_Work request_
Search the records for the word "registration" and copy every line in which it occurs.

_Supplied data_
──────

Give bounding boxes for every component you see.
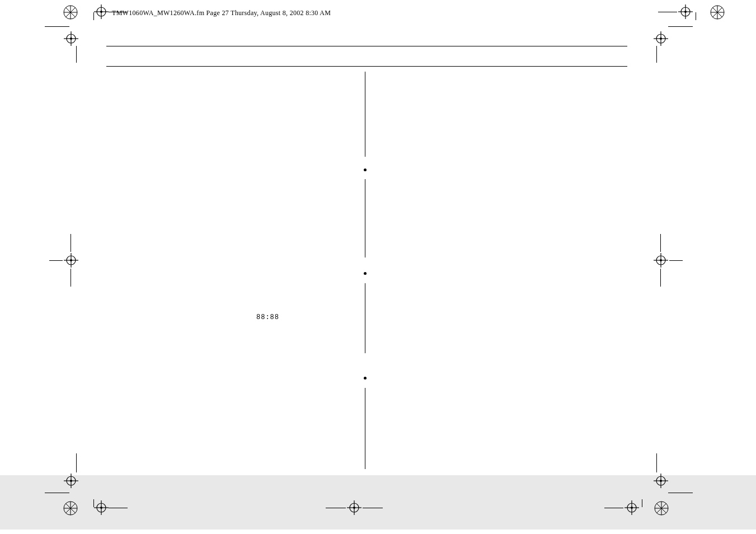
registration-target-lowerleft-icon [64, 474, 78, 488]
crop-tick-midright-v-bot [660, 269, 661, 287]
svg-point-50 [100, 507, 102, 509]
crop-bar-bottomcenter-r [363, 508, 383, 508]
svg-point-29 [70, 259, 72, 261]
crop-tick-top-left-v [93, 12, 94, 20]
rosette-top-right-icon [710, 4, 725, 20]
svg-point-37 [70, 480, 72, 482]
registration-target-bottomright2-icon [624, 500, 639, 515]
registration-target-midright-icon [654, 253, 668, 268]
registration-target-upperright2-icon [654, 31, 668, 46]
registration-target-top-left-icon [94, 4, 109, 19]
crop-tick-bottomright2-v [642, 499, 642, 507]
center-bullet-3 [364, 377, 367, 380]
crop-bar-bottomcenter-l [326, 508, 346, 508]
rule-top-2 [106, 66, 627, 67]
center-line-seg-3 [365, 283, 365, 353]
svg-point-12 [684, 11, 687, 13]
crop-bar-lowerleft-h [45, 493, 69, 493]
registration-target-top-right-icon [678, 4, 693, 19]
rosette-bottom-right-icon [654, 500, 669, 516]
crop-tick-midleft-v-top [71, 234, 71, 252]
crop-tick-bottomleft2-v [93, 499, 94, 507]
rule-top-1 [106, 46, 627, 46]
bottom-white-edge [0, 530, 756, 534]
svg-point-25 [660, 38, 662, 40]
center-line-seg-2 [365, 179, 365, 257]
page-canvas: { "header": { "line": "TMW1060WA_MW1260W… [0, 0, 756, 534]
registration-target-upperleft2-icon [64, 31, 78, 46]
rosette-top-left-icon [63, 4, 78, 20]
crop-tick-lowerright-v [656, 453, 657, 472]
rosette-bottom-left-icon [63, 500, 78, 516]
crop-tick-midright-v-top [660, 234, 661, 252]
framemaker-header-text: TMW1060WA_MW1260WA.fm Page 27 Thursday, … [112, 9, 331, 17]
crop-tick-upperleft2-v [76, 46, 77, 63]
registration-target-midleft-icon [64, 253, 78, 268]
svg-point-58 [631, 507, 633, 509]
svg-point-8 [100, 11, 102, 13]
center-line-seg-4 [365, 388, 365, 469]
crop-bar-top-left [109, 12, 128, 12]
registration-target-bottomleft2-icon [94, 500, 109, 515]
crop-bar-upperleft2-h [45, 26, 69, 27]
svg-point-33 [660, 259, 662, 261]
bottom-gray-band [0, 475, 756, 534]
svg-point-21 [70, 38, 72, 40]
center-line-seg-1 [365, 72, 365, 157]
crop-bar-bottomright2-h [604, 508, 623, 508]
registration-target-bottomcenter-icon [347, 500, 361, 515]
center-bullet-1 [364, 168, 367, 171]
crop-bar-top-right [658, 12, 677, 12]
crop-bar-lowerright-h [668, 493, 693, 493]
crop-bar-midright-h [669, 260, 683, 261]
crop-bar-upperright2-h [668, 26, 693, 27]
crop-tick-lowerleft-v [76, 453, 77, 472]
svg-point-54 [353, 507, 355, 509]
svg-point-41 [660, 480, 662, 482]
crop-tick-midleft-v-bot [71, 269, 71, 287]
registration-target-lowerright-icon [654, 474, 668, 488]
center-bullet-2 [364, 272, 367, 275]
crop-bar-midleft-h [49, 260, 63, 261]
crop-bar-bottomleft2-h [109, 508, 128, 508]
crop-tick-top-right-v [696, 12, 696, 20]
crop-tick-upperright2-v [656, 46, 657, 63]
lcd-placeholder-text: 88:88 [256, 313, 279, 321]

──────

_Finished task_
registration-target-lowerleft-icon [64, 474, 78, 488]
registration-target-bottomright2-icon [624, 500, 639, 515]
registration-target-midright-icon [654, 253, 668, 268]
registration-target-upperright2-icon [654, 31, 668, 46]
registration-target-top-left-icon [94, 4, 109, 19]
registration-target-top-right-icon [678, 4, 693, 19]
registration-target-upperleft2-icon [64, 31, 78, 46]
registration-target-midleft-icon [64, 253, 78, 268]
registration-target-bottomleft2-icon [94, 500, 109, 515]
registration-target-bottomcenter-icon [347, 500, 361, 515]
registration-target-lowerright-icon [654, 474, 668, 488]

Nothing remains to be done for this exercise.